I have an AngularJS web application:


I am using ng-router, so all my pages have # in the url. I want google to index my /#/forum page. This stackoverflow answer explains how to make AngularJS indexed by Google:

To generate real URLs in Angular, rather than # prefixed ones, set HTML5 mode on your $locationProvider object: $locationProvider.html5Mode(true);

Since you are using real URLs, you will need to ensure the same template (plus some precomposed content) gets shipped by your server for all valid URLs. How you do this will vary depending on your server architecture.

I followed this tutorial to make it work.

As mentioned in the article above, my server should respond to /forum requests, so I redirect the request from /forum to /#/forum and use HTML5 to change the url back to /forum. This works as expected.

My problem is with Fetch as Google. When I try to fetch the page /forum as Google, it tells me that this page is redirected to /#/forum (obviously). and when I try to fetch /#/forum, Google ignores the # and everything after it and fetches /.

How do I fetch my /forum page? And how do I make sure Google indexes it?

1 Answer 1


The # in a URL represents a specific part of the resource to link to. In an HTML document, for instance, it describes the ID of the element (and browsers will scroll to it).

The # and the data after it as never sent to the server. They are handled purely client side.

In the bad old days, single page applications used the data after the # to fake having distinct pages.
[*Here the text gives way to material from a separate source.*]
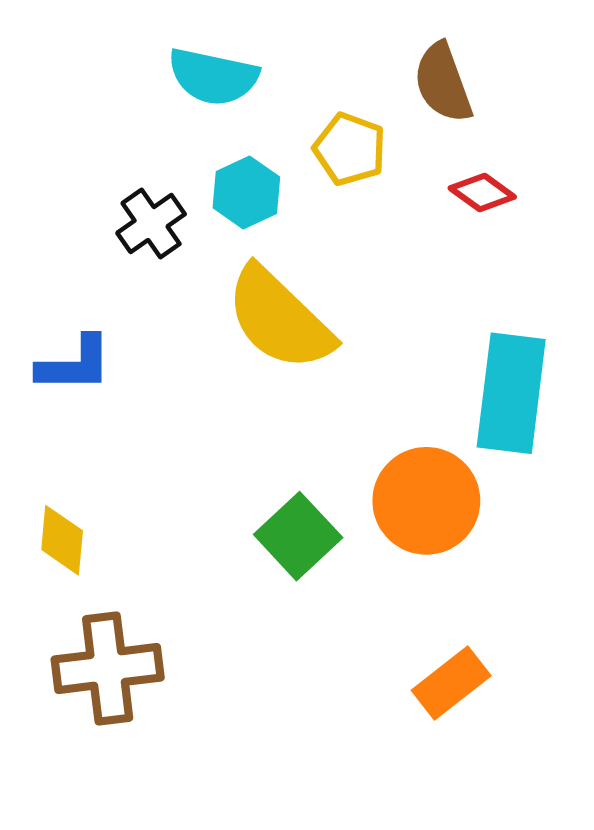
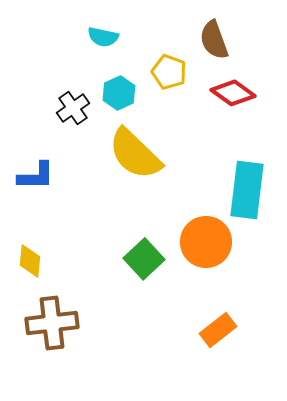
cyan semicircle: (213, 77) -> (103, 37), size x0.7
red diamond: (482, 192) -> (233, 93), size x1.4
  • The browser asks for /, and it gets the homepage.
  • The browser asks for /#!foo and it gets the homepage, and then some JavaScript runs which transforms it into a different page.

This is, obviously, bad food for search engines (although, these days, search engines tend to be better at coping with that type of hack).
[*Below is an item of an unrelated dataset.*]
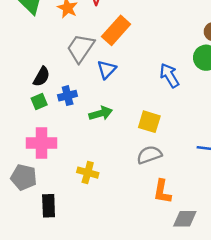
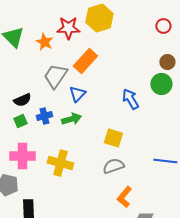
black semicircle: (41, 77) -> (22, 100), turned 36
green arrow: (101, 113) -> (71, 119), moved
yellow cross: (88, 173) -> (60, 163), moved, size x1.4
orange L-shape: (162, 192) -> (124, 197), turned 30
Then the History API came along and pushState allowed the local part of a URL to be changed without actually loading a new page. This allows JavaScript on the page to transform the content to /foo without loading /foo from the server from scratch.

The idea is, that when you do that, you also set up the server so it can deliver /foo from scratch. This gives you a page that:

  • loads directly without flashing up the homepage
  • works when the JS fails
  • provides good food for search engines

You are just redirecting people back to the homepage and trusting the JS to populate all the content. You should make the server deliver a real page instead.

  • But how do I combine it with the angularJS framework? I use the angular's routing system. it controls the routing. I only have 1 html page, and a lot of templates of html that the angularjs "replaces" in the main div when the client is changing pages.
    – Gil
    Feb 23, 2016 at 16:11
  • 1
    You set $locationProvider.html5Mode(true); to generate real URLs on the client … and the rest is up to your server side code (which is independent to angular).
    – Quentin
    Feb 23, 2016 at 16:13
  • There main problem is that there is no forum html page. In angularJS there is one page with a "main" div that switches content when the client is changing pages. so basiclly i have no forum page to return when someone is asking the server for the forum page. the only thing I can return is the main page with the #/forum - which tells the angular's routing system to change the route to the forum page. and thats why if you surf to /forum you see the forum page.
    – Gil
    Feb 23, 2016 at 16:23
  • 1
    Yes, that is the problem. Implementing this robustly would require that you create one.
    – Quentin
    Feb 23, 2016 at 16:24
  • So for Google to fully index my angularjs app I need to create a page duplicate to every page On my app? I hardly believe this is the only solution. There must be a way for google to index my angularjs pages without this workaround.